The word “cabin” can mean different things to different people. It can be a 2 bedroom structure with no heat or it can be a 5 bedroom structure with two fireplaces and a game room. Either way of thinking is right! You should use the word “cabin” in a way that applies to your vision…and your budget!
The first thing you might consider, as you prepare to embark on your cabin quest is the size. How much space do you need? Think about who will be using the cabin. Will it be just a two person getaway or do you have an entourage of extended family and friends who are salivating to help you enjoy your new asset? That will help you determine how large the place needs to be and what kind of layout you’d like. Keep in mind that much of your time at the cabin is spent outdoors and in gathering spaces, so don’t make yourself too crazy about sleeping spaces. Bedrooms are smaller in cabins and many don’t even have closets. That’s OK! One great way you can host family and friends is with a bunkhouse. A bunkhouse can be a free-standing building or it can be a part of an existing building, like a garage. Bear in mind, there are zoning rules about bunkhouses, but nothing that should require too many gymnastics on your part!

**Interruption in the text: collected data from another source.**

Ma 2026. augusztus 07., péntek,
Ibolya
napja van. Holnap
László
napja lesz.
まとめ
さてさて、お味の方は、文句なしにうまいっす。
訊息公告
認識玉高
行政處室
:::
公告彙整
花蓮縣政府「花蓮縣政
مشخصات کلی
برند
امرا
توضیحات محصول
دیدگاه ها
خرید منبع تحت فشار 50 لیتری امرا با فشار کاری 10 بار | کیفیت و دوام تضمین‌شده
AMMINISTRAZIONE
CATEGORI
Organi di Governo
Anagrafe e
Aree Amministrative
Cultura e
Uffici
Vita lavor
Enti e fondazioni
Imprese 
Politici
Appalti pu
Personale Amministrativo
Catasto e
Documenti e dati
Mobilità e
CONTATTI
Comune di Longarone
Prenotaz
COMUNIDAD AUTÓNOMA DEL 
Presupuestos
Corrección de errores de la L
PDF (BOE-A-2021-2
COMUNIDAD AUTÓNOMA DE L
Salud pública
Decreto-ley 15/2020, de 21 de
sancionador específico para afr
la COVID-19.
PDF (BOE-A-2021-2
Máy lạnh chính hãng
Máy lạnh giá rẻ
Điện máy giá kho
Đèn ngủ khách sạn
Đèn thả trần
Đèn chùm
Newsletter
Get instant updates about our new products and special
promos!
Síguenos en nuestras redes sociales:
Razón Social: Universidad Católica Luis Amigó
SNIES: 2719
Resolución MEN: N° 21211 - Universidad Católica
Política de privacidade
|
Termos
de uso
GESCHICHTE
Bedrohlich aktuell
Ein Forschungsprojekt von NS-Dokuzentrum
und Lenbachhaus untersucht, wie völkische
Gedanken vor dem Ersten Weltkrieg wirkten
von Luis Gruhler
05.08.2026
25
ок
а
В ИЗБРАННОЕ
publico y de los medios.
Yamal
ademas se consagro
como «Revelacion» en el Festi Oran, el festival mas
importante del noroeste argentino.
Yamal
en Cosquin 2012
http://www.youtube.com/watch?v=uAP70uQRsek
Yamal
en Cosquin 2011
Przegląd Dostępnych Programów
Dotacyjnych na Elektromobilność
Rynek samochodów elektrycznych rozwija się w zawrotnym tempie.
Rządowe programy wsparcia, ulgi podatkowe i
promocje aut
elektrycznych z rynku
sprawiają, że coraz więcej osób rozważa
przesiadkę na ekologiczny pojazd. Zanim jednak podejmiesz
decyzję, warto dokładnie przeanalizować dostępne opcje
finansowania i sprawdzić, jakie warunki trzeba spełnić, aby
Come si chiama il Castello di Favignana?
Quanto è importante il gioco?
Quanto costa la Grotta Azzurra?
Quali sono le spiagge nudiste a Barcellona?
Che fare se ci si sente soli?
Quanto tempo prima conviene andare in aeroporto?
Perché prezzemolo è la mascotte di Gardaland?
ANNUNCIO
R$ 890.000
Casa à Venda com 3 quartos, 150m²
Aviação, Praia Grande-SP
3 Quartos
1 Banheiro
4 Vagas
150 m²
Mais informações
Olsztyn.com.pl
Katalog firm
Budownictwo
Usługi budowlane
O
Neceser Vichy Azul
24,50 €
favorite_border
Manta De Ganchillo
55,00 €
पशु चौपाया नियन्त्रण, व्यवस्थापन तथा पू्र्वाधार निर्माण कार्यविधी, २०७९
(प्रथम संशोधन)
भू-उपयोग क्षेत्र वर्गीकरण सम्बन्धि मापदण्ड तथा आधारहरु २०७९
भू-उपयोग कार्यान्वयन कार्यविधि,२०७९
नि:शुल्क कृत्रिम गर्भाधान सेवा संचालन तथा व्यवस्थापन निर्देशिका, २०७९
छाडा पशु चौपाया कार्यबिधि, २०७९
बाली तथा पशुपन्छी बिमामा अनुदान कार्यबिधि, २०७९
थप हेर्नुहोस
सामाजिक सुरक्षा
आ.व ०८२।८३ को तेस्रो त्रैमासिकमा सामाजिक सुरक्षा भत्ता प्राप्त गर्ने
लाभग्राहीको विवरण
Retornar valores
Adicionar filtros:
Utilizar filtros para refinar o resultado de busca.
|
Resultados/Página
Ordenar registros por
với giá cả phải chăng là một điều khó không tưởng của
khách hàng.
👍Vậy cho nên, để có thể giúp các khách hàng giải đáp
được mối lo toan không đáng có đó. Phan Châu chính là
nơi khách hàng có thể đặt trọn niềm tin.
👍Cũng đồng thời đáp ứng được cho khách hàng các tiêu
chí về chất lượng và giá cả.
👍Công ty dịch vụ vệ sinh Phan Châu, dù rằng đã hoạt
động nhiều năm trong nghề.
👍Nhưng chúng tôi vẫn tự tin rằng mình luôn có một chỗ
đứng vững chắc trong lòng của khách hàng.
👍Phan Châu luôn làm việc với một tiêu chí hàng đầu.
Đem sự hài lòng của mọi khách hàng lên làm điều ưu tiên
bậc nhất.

Another thing to consider in your cabin is the overall aesthetic of the structure. This connects to how you want to feel at the cabin. Maybe you’re looking for the classic log chalet style cabin with a lot of wood interiors, a fieldstone fireplace and vaulted ceilings. Or maybe bright, light interiors with little or no wood features are more appealing to you.
Some cabin features that you might put on your wish list are things like decks, a screen porch or a fire pit. These are all things that help you connect to the outdoor environment. Indoors, you might be wishing for a fireplace or a wood stove, a master suite or central air. Also consider whether you or someone you care about needs one level living or few stairs, at the least. Make your wish list of features, but also keep in mind that you can add certain features over time as well. So don’t get too stuck in the mud on elements that aren’t critical to the here-and-now.
Another thing for you to consider is the overall condition of the cabin. If you’re skilled and able to take on cabin improvement projects or are willing to pay someone to do those kinds of things, you probably have greater flexibility than someone who is not. Many times, cabins are sold because they’re not being used as much as they used to. Perhaps the lack of use has gone on for years. That could translate to deferred maintenance. So don’t be shocked if you encounter some of that when you begin your search.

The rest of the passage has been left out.